The second quarter of the year has not been the most fruitful for European stock index firms. London’s FTSE 100 ended flat while the pan-continental STOXX 600’s, with 60% of constituents tradeing lower, slipped by 1.6%. Similarly, Germany’s DAX 30 fell by 0.10%, while France’s CAC 40 climbed 0.60%.
Europe’s three best performing sectors include real estate, retail, and food and beverage. Belgian brewer AB InBev, which owns more than 400 beer brands, had a more than expected 5% increase. FDJ, a French-based lottery and online games operator, jumped up by 14%.
On the other hand, the worst performers of the European market include automobiles and parts, banks, and chemicals. The sluggish performance caused Germany’s Volkswagen to drop by 800 million euros or $940 million amid a 27% decline in vehicle deliveries due to pandemic. French multinational automobile manufacturer, Renault, tumbled by 7.3 billion euros with a net loss.
UK automotive distributor and retailer Inchcape fell by more than 10%, and Airbus Group, an airplane maker from France, swung to a second-quarter net loss of 1.16 billion euros amid travel restrictions that hit the airline industry more than any other sector. Spain-based bank BBVA suffers a more than 50% net loss.

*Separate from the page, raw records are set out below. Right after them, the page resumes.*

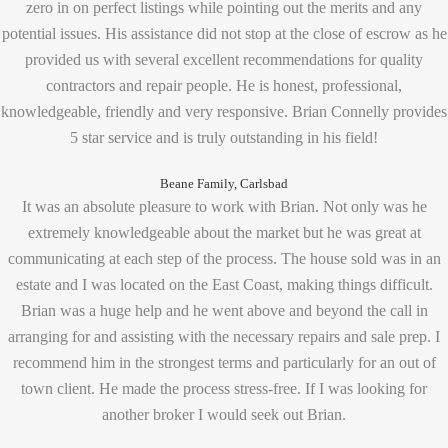
zero in on perfect listings while pointing out the merits and any
potential issues. His assistance did not stop at the close of escrow as he
provided us with several excellent recommendations for quality
contractors and repair people. He is honest, professional,
knowledgeable, friendly and very responsive. Brian Connelly provides
5 star service and is truly outstanding in his field!
Beane Family, Carlsbad
It was an absolute pleasure to work with Brian. Not only was he
extremely knowledgeable about the market but he was great at
communicating at each step of the process. The house sold was in an
estate and I was located on the East Coast, making things difficult.
Brian was a huge help and he went above and beyond the call in
arranging for and assisting with the necessary repairs and sale prep. I
recommend him in the strongest terms and particularly for an out of
town client. He made the process stress-free. If I was looking for
another broker I would seek out Brian.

30 days after the quarter ended, Germany recorded its worst economic deterioration since 1970. The country’s GDP contracted by 10.1% from the expected 9% prediction by economists, wiping its 10-year economic prosperity.
There was a massive slump for exports, imports of goods and services. The unemployment rate was 6.4% in July, even with more employees participating in a furlough program since it entered into force.
This contraction is driven by fears for the second wave of coronavirus cases across Europe. Wall Street’s big three, namely DJIA, the NASDAQ Composite, and S&P500 indices closed on a positive note, as the Federal Reserve settled to maintain its dovish monetary policy with 0 to 0.25% interest rates until the end of the year.